Photo: Ferran Traite Soler/Getty Images

If you actually did all the things you intended to do, you’d be the world’s most sickeningly perfect person. You’d run three times a week; you’d read a little bit every day; you’d remember to call your grandma more often. The problem, obviously, is when intentions collide with reality. Sometimes the stuff you have to do takes precedent over the stuff you’d really, sincerely like to do.

This is, essentially, the problem that Dan Ariely hoped to fix with his time-management app Timeful, which Google acquired last year. Earlier this week, Google unveiled what it did with that purchase, with the addition of something called Goals to its calendar app.

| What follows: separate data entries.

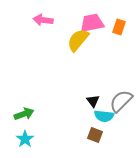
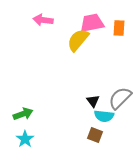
orange rectangle: moved 1 px down; rotated 14 degrees counterclockwise
gray semicircle: moved 1 px left, 3 px up
green arrow: moved 1 px left
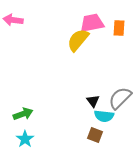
pink arrow: moved 30 px left
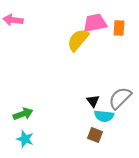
pink trapezoid: moved 3 px right
cyan star: rotated 18 degrees counterclockwise
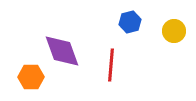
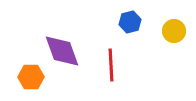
red line: rotated 8 degrees counterclockwise
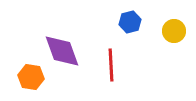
orange hexagon: rotated 10 degrees clockwise
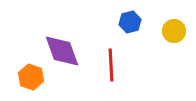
orange hexagon: rotated 10 degrees clockwise
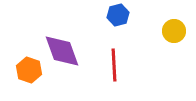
blue hexagon: moved 12 px left, 7 px up
red line: moved 3 px right
orange hexagon: moved 2 px left, 7 px up
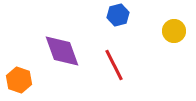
red line: rotated 24 degrees counterclockwise
orange hexagon: moved 10 px left, 10 px down
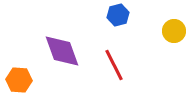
orange hexagon: rotated 15 degrees counterclockwise
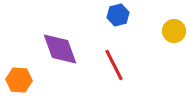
purple diamond: moved 2 px left, 2 px up
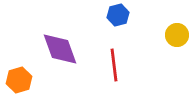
yellow circle: moved 3 px right, 4 px down
red line: rotated 20 degrees clockwise
orange hexagon: rotated 20 degrees counterclockwise
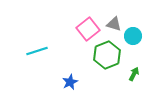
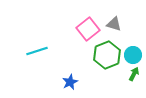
cyan circle: moved 19 px down
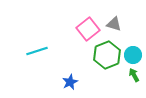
green arrow: moved 1 px down; rotated 56 degrees counterclockwise
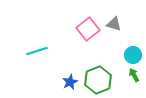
green hexagon: moved 9 px left, 25 px down
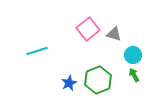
gray triangle: moved 10 px down
blue star: moved 1 px left, 1 px down
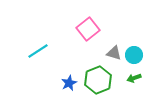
gray triangle: moved 19 px down
cyan line: moved 1 px right; rotated 15 degrees counterclockwise
cyan circle: moved 1 px right
green arrow: moved 3 px down; rotated 80 degrees counterclockwise
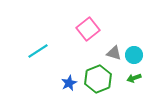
green hexagon: moved 1 px up
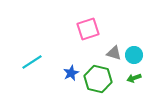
pink square: rotated 20 degrees clockwise
cyan line: moved 6 px left, 11 px down
green hexagon: rotated 24 degrees counterclockwise
blue star: moved 2 px right, 10 px up
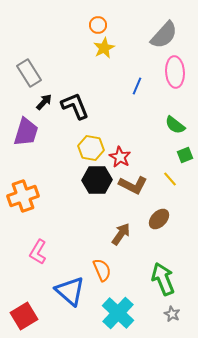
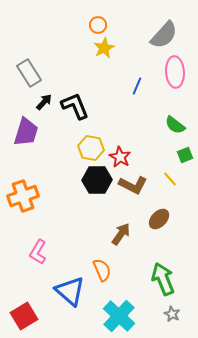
cyan cross: moved 1 px right, 3 px down
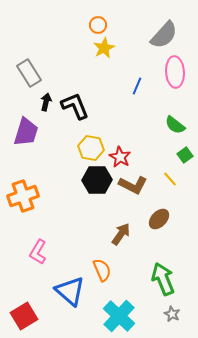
black arrow: moved 2 px right; rotated 30 degrees counterclockwise
green square: rotated 14 degrees counterclockwise
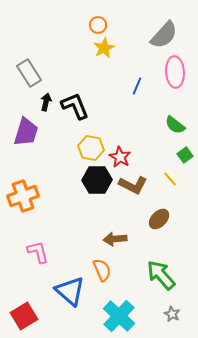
brown arrow: moved 6 px left, 5 px down; rotated 130 degrees counterclockwise
pink L-shape: rotated 135 degrees clockwise
green arrow: moved 2 px left, 4 px up; rotated 20 degrees counterclockwise
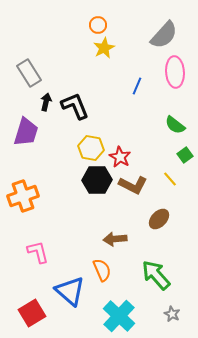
green arrow: moved 5 px left
red square: moved 8 px right, 3 px up
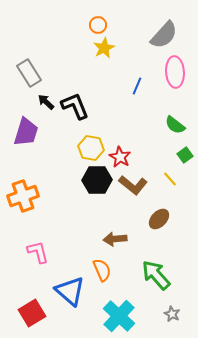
black arrow: rotated 60 degrees counterclockwise
brown L-shape: rotated 12 degrees clockwise
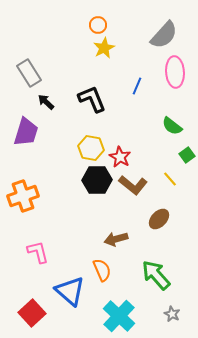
black L-shape: moved 17 px right, 7 px up
green semicircle: moved 3 px left, 1 px down
green square: moved 2 px right
brown arrow: moved 1 px right; rotated 10 degrees counterclockwise
red square: rotated 12 degrees counterclockwise
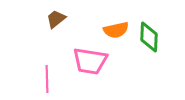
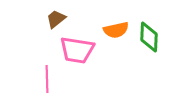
pink trapezoid: moved 13 px left, 11 px up
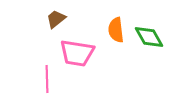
orange semicircle: rotated 95 degrees clockwise
green diamond: rotated 32 degrees counterclockwise
pink trapezoid: moved 3 px down
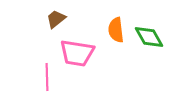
pink line: moved 2 px up
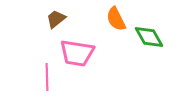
orange semicircle: moved 11 px up; rotated 20 degrees counterclockwise
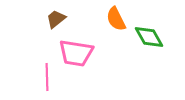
pink trapezoid: moved 1 px left
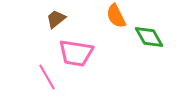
orange semicircle: moved 3 px up
pink line: rotated 28 degrees counterclockwise
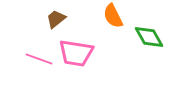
orange semicircle: moved 3 px left
pink line: moved 8 px left, 18 px up; rotated 40 degrees counterclockwise
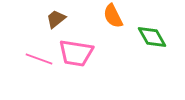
green diamond: moved 3 px right
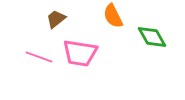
pink trapezoid: moved 4 px right
pink line: moved 2 px up
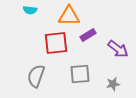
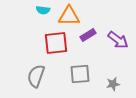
cyan semicircle: moved 13 px right
purple arrow: moved 9 px up
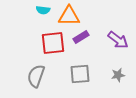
purple rectangle: moved 7 px left, 2 px down
red square: moved 3 px left
gray star: moved 5 px right, 9 px up
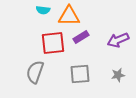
purple arrow: rotated 120 degrees clockwise
gray semicircle: moved 1 px left, 4 px up
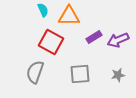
cyan semicircle: rotated 120 degrees counterclockwise
purple rectangle: moved 13 px right
red square: moved 2 px left, 1 px up; rotated 35 degrees clockwise
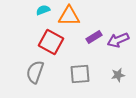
cyan semicircle: rotated 88 degrees counterclockwise
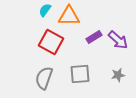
cyan semicircle: moved 2 px right; rotated 32 degrees counterclockwise
purple arrow: rotated 115 degrees counterclockwise
gray semicircle: moved 9 px right, 6 px down
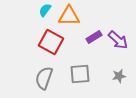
gray star: moved 1 px right, 1 px down
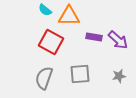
cyan semicircle: rotated 88 degrees counterclockwise
purple rectangle: rotated 42 degrees clockwise
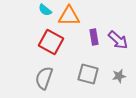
purple rectangle: rotated 70 degrees clockwise
gray square: moved 8 px right; rotated 20 degrees clockwise
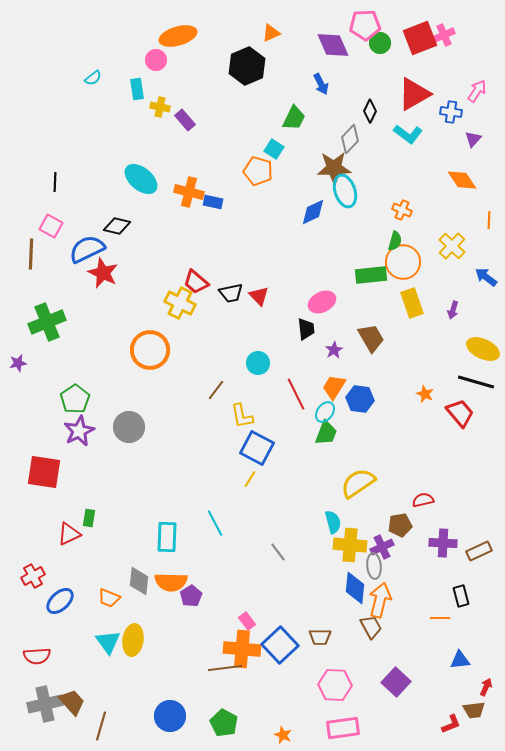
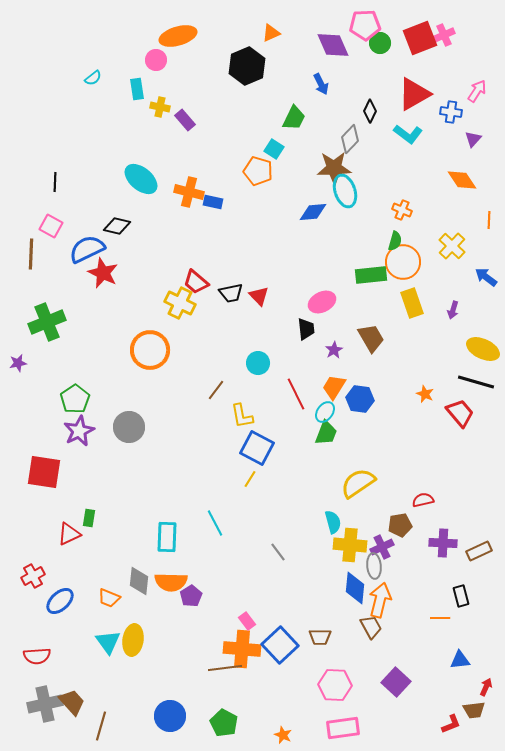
blue diamond at (313, 212): rotated 20 degrees clockwise
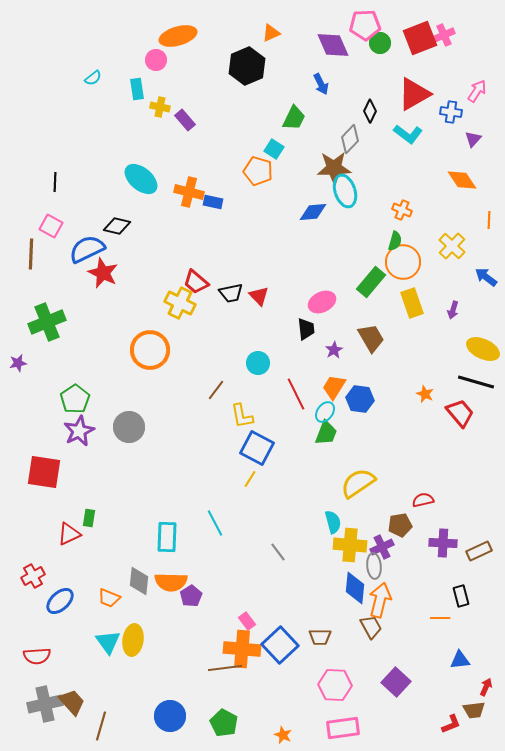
green rectangle at (371, 275): moved 7 px down; rotated 44 degrees counterclockwise
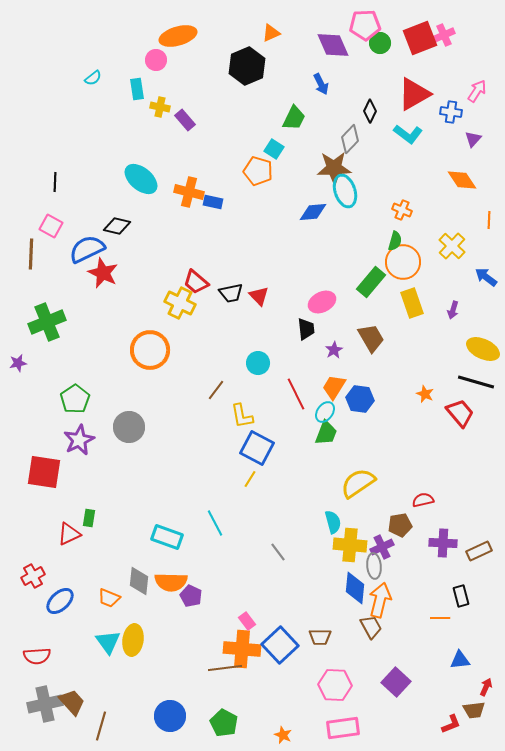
purple star at (79, 431): moved 9 px down
cyan rectangle at (167, 537): rotated 72 degrees counterclockwise
purple pentagon at (191, 596): rotated 15 degrees counterclockwise
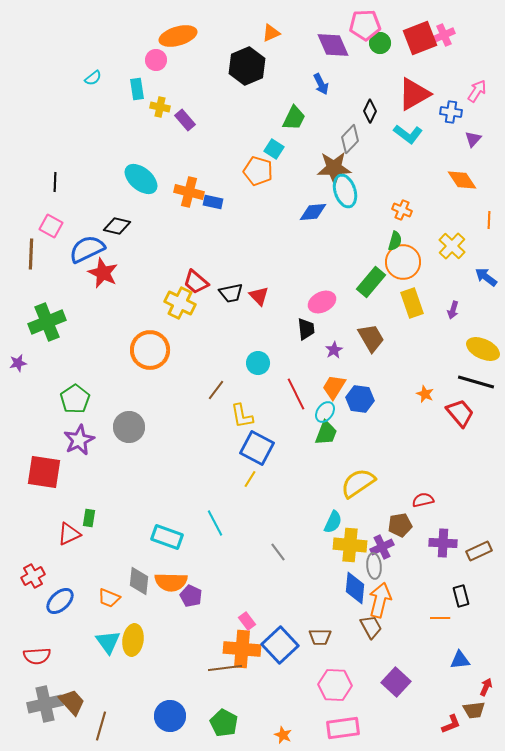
cyan semicircle at (333, 522): rotated 40 degrees clockwise
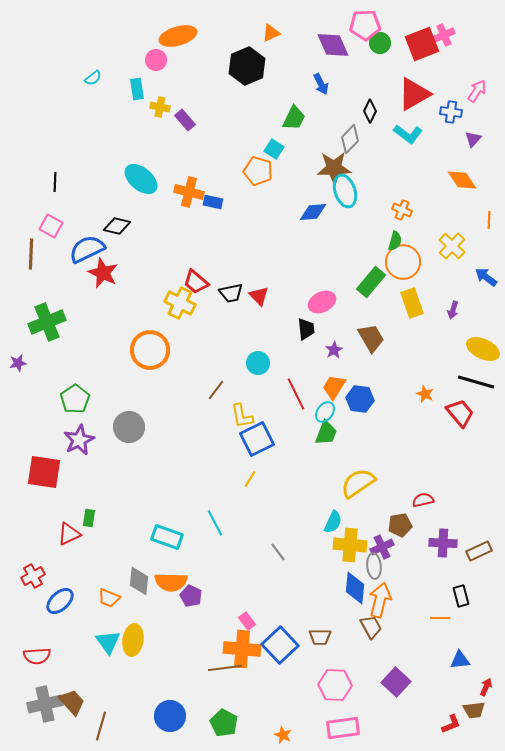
red square at (420, 38): moved 2 px right, 6 px down
blue square at (257, 448): moved 9 px up; rotated 36 degrees clockwise
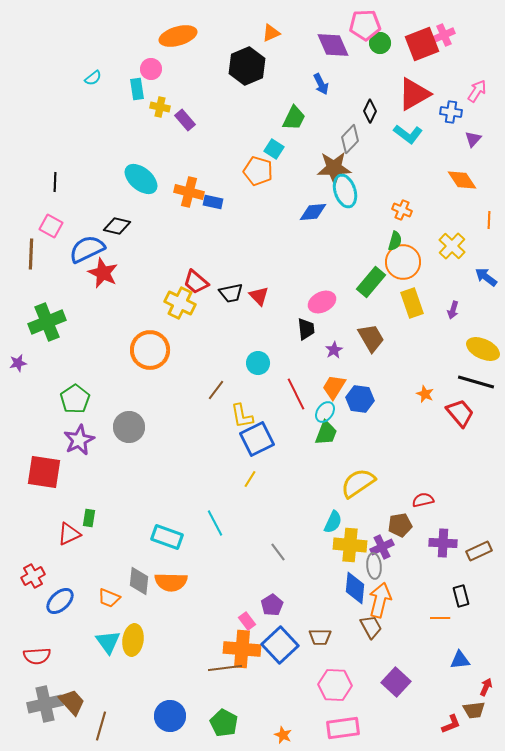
pink circle at (156, 60): moved 5 px left, 9 px down
purple pentagon at (191, 596): moved 81 px right, 9 px down; rotated 15 degrees clockwise
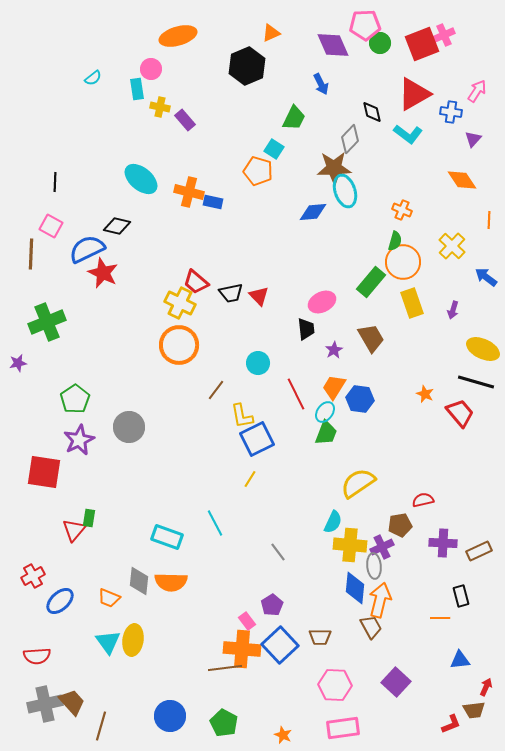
black diamond at (370, 111): moved 2 px right, 1 px down; rotated 40 degrees counterclockwise
orange circle at (150, 350): moved 29 px right, 5 px up
red triangle at (69, 534): moved 5 px right, 4 px up; rotated 25 degrees counterclockwise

As Science of Us reported last year, the ideas behind the app can be found in a 2009 philosophy paper, the gist of which is the simple, yet very easy to forget, truth that things are way more likely to get done if you write those things down.

“Decisions about time are inherently decisions about opportunity cost,” Ariely told Science of Us. We don’t often think about it that way, but if you decide to, say, stay at work late, what does that decision cost? What are you giving up, in other words? The simple act of putting something on your calendar makes that trade-off starker, Ariely said.

And yet, there’s another issue here: The way a calendar — be it paper or digital — is set up, it doesn’t really allow you to schedule in the things you’d like to start doing more regularly if those things do not have a firm time attached to them. If you want to start exercising three times a week, it doesn’t really matter when you exercise — it’s just a matter of getting it done. So the point of the Goals feature is that it identifies free time in your schedule, and then gives you a little alert suggesting one of your previously identified activities.

In truth, the app might work a little too well. After a short time of trying it out last year, I got tired of having a digital goody-goody checking in with me at all times. “Hey, looks like you’ve got nothing going on right now. How about that run?” Don’t tell me what to do! But, okay, you’re also probably right.